# Welding My Oklahoma Joe Fire Box At Home With A Hobby Welder



## mark in the pit (Sep 25, 2017)

So... When I first put this smoker together I used regular old furnace cement to seal up around the firebox.  That didn't work out so great.  I didn't account for warping of the metal and the constant slamming of the firebox door which caused the cement to crack as it doesn't have any give.

I have used it before on the back corner of a vertical smoker and that lasted a few seasons.  It also is still working great on the smoke stack of this Oklahoma Joe smoker because there is no warping or banging close to that area where the cement is adhered to the metal.

I have used the RTV before and fiberglass rope and just about every other type of glue or epoxy from every other youtube video with previous offset smokers.  I didn't want to do that this time.  Half of the time it doesn't work or works, just not well.  I wanted something permanent and tough and quick that didn't require me to dissemble the smoker.

I thought about welding.  I haven't seen any videos where anyone tries to weld on store bought smoker at home.  Thought I would give it a try.  I have no experience welding.  Don't take my advise. This was all very new to me.  

I hope you find the video helpful or at least interesting.


----------



## SmokinAl (Sep 25, 2017)

That's a great video!

I have to give you point for using a welder for the first time & getting such good results!

Nice job Buddy!

Al


----------



## joe black (Sep 25, 2017)

Congrats on making the effort to learn a new skill that will help you with your smoker and in the future on many other projects.

Let us see some pics of a cook on this smoker.

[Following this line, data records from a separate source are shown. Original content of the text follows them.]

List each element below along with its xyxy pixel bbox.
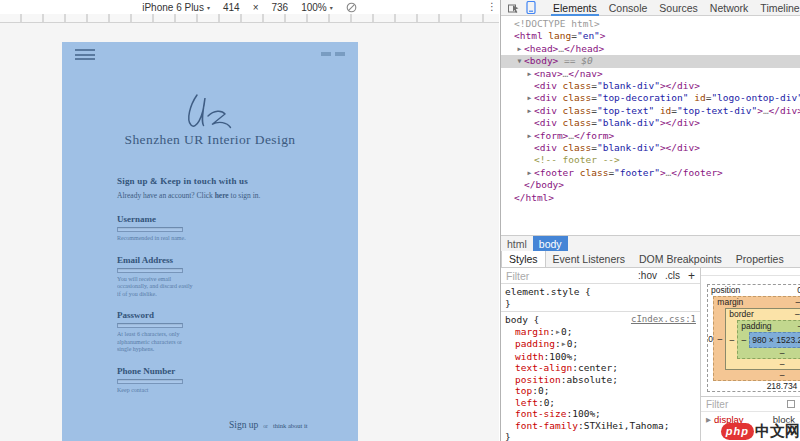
css-property[interactable]: position:absolute;: [505, 374, 696, 386]
form-field: Phone NumberKeep contact: [117, 366, 202, 395]
signup-form: Sign up & Keep in touch with us Already …: [117, 176, 202, 406]
style-rules: element.style {}body {cIndex.css:1margin…: [501, 284, 700, 441]
padding-left-value[interactable]: –: [738, 335, 749, 345]
media-query-ruler[interactable]: [0, 14, 499, 23]
css-property[interactable]: font-family:STXiHei,Tahoma;: [505, 420, 696, 432]
breadcrumb-html[interactable]: html: [501, 236, 533, 251]
site-title: Shenzhen UR Interior Design: [62, 132, 358, 148]
box-model-padding-label: padding: [738, 321, 774, 332]
devtools-panel: ElementsConsoleSourcesNetworkTimeline » …: [500, 0, 800, 441]
watermark-php-badge: php: [721, 423, 754, 440]
password-input[interactable]: [117, 323, 183, 328]
sidebar-tab-properties[interactable]: Properties: [729, 251, 791, 267]
css-property[interactable]: margin:▶0;: [505, 326, 696, 339]
inspect-element-icon[interactable]: [508, 2, 520, 14]
dom-node[interactable]: ▶<footer class="footer">…</footer>: [501, 167, 800, 179]
border-bottom-value[interactable]: –: [726, 359, 800, 369]
viewport-height-field[interactable]: 736: [271, 2, 288, 13]
border-left-value[interactable]: –: [726, 335, 737, 345]
sidebar-tab-styles[interactable]: Styles: [501, 251, 546, 267]
dom-node[interactable]: ▶<form>…</form>: [501, 130, 800, 142]
toggle-class-button[interactable]: .cls: [665, 270, 680, 281]
computed-filter-input[interactable]: Filter: [706, 399, 728, 410]
box-model-diagram[interactable]: position0 0 margin– – border– –: [707, 284, 800, 392]
show-all-checkbox[interactable]: [787, 400, 795, 408]
new-style-rule-button[interactable]: +: [688, 269, 695, 283]
viewport-width-field[interactable]: 414: [223, 2, 240, 13]
footer-or-label: or: [263, 423, 268, 429]
style-rule[interactable]: body {cIndex.css:1margin:▶0;padding:▶0;w…: [501, 312, 700, 441]
tab-network[interactable]: Network: [704, 0, 755, 16]
margin-bottom-value[interactable]: –: [714, 370, 800, 380]
dom-node[interactable]: <!DOCTYPE html>: [501, 18, 800, 30]
dom-node[interactable]: ▼<body> == $0: [501, 55, 800, 67]
nav-mini-links[interactable]: [321, 52, 345, 56]
css-property[interactable]: font-size:100%;: [505, 408, 696, 420]
tab-timeline[interactable]: Timeline: [754, 0, 800, 16]
toggle-device-toolbar-icon[interactable]: [526, 1, 536, 14]
position-top-value[interactable]: 0: [743, 285, 800, 296]
dom-node[interactable]: ▶<nav>…</nav>: [501, 68, 800, 80]
username-input[interactable]: [117, 227, 183, 232]
css-property[interactable]: left:0;: [505, 397, 696, 409]
tab-sources[interactable]: Sources: [653, 0, 704, 16]
sign-in-link[interactable]: here: [215, 191, 229, 200]
box-model-position-label: position: [708, 285, 743, 296]
dom-node[interactable]: <div class="blank-div"></div>: [501, 142, 800, 154]
toggle-hover-state-button[interactable]: :hov: [638, 270, 657, 281]
signup-heading: Sign up & Keep in touch with us: [117, 176, 202, 186]
styles-pane: Filter :hov .cls + element.style {}body …: [501, 268, 701, 441]
dom-node[interactable]: </body>: [501, 179, 800, 191]
dom-node[interactable]: <div class="blank-div"></div>: [501, 117, 800, 129]
hamburger-menu-icon[interactable]: [75, 49, 95, 63]
content-size-value[interactable]: 980 × 1523.270: [749, 332, 800, 348]
signup-submit[interactable]: Sign up: [229, 420, 258, 430]
watermark-text: 中文网: [755, 422, 800, 441]
margin-top-value[interactable]: –: [746, 297, 800, 308]
dom-node[interactable]: ▶<div class="top-text" id="top-text-div"…: [501, 105, 800, 117]
styles-filter-input[interactable]: Filter: [506, 270, 638, 282]
box-model-margin-label: margin: [714, 297, 746, 308]
dom-node[interactable]: <div class="blank-div"></div>: [501, 80, 800, 92]
style-rule[interactable]: element.style {}: [501, 284, 700, 312]
dom-node[interactable]: </html>: [501, 192, 800, 204]
padding-bottom-value[interactable]: –: [738, 348, 800, 358]
phone-number-input[interactable]: [117, 379, 183, 384]
breadcrumb-body[interactable]: body: [533, 236, 568, 251]
device-select[interactable]: iPhone 6 Plus ▾: [142, 2, 210, 13]
computed-filter-row: Filter: [701, 396, 800, 412]
think-about-it-link[interactable]: think about it: [273, 422, 308, 429]
css-property[interactable]: text-align:center;: [505, 362, 696, 374]
rotate-icon[interactable]: [346, 2, 357, 13]
form-field: UsernameRecommended in real name.: [117, 214, 202, 243]
styles-filter-row: Filter :hov .cls +: [501, 268, 700, 284]
css-property[interactable]: width:100%;: [505, 351, 696, 363]
css-property[interactable]: top:0;: [505, 385, 696, 397]
chevron-down-icon: ▾: [207, 4, 210, 11]
stylesheet-source-link[interactable]: cIndex.css:1: [631, 314, 696, 326]
sidebar-tab-event-listeners[interactable]: Event Listeners: [546, 251, 632, 267]
more-options-icon[interactable]: ⋮: [487, 0, 497, 14]
zoom-select-label: 100%: [301, 2, 327, 13]
form-field: PasswordAt least 6 characters, only alph…: [117, 310, 202, 354]
border-top-value[interactable]: –: [757, 309, 800, 320]
position-bottom-value[interactable]: 218.734: [708, 381, 800, 391]
form-fields: UsernameRecommended in real name.Email A…: [117, 214, 202, 394]
dom-node[interactable]: ▶<head>…</head>: [501, 43, 800, 55]
tab-elements[interactable]: Elements: [547, 0, 603, 16]
tab-console[interactable]: Console: [603, 0, 654, 16]
margin-left-value[interactable]: –: [714, 334, 725, 344]
css-property[interactable]: padding:▶0;: [505, 338, 696, 351]
devtools-toolbar: ElementsConsoleSourcesNetworkTimeline »: [501, 0, 800, 16]
dom-node[interactable]: ▶<div class="top-decoration" id="logo-on…: [501, 92, 800, 104]
dom-node[interactable]: <html lang="en">: [501, 30, 800, 42]
page-canvas: Shenzhen UR Interior Design Sign up & Ke…: [0, 23, 499, 441]
email-address-input[interactable]: [117, 268, 183, 273]
sidebar-tab-dom-breakpoints[interactable]: DOM Breakpoints: [632, 251, 729, 267]
expand-arrow-icon[interactable]: ▶: [706, 416, 711, 424]
zoom-select[interactable]: 100% ▾: [301, 2, 333, 13]
device-select-label: iPhone 6 Plus: [142, 2, 204, 13]
computed-pane-header: [701, 268, 800, 276]
padding-top-value[interactable]: –: [775, 321, 800, 332]
dom-node[interactable]: <!-- footer -->: [501, 154, 800, 166]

Good job,   Joe.    :grilling_smilie:


----------



## mark in the pit (Sep 25, 2017)

Thanks! I'm actually making a pork shoulder and loin on it as I type.  Can upload some pics later today.


----------



## jokensmoken (Sep 25, 2017)

Great job on the permanent fix. While you may not care how it looks, my (very limited) experience with welding would led me to believe you should probably grind, clean, degrease and paint those fresh welds and the metal around them with some good high temp paint to prevent future rusting...just my 2 cents...

Walt.


----------



## mark in the pit (Sep 25, 2017)

Thanks for the input Walt.  I was thinking about rust.  I ended up concluding that with the smoker never getting wet (or at least hasn't yet, fingers crossed) and the build-up of all the creosote from new fires, I think there is plenty of barrier as to just leave it as is.  However, if I do end up noticing any rust in there I am sure I will clean it out and repair it promptly.


----------



## mark in the pit (Sep 25, 2017)

20170925_161155.jpg



__ mark in the pit
__ Sep 25, 2017






Small pork butt for pulling and a loin working towards medium ~ medium well.


----------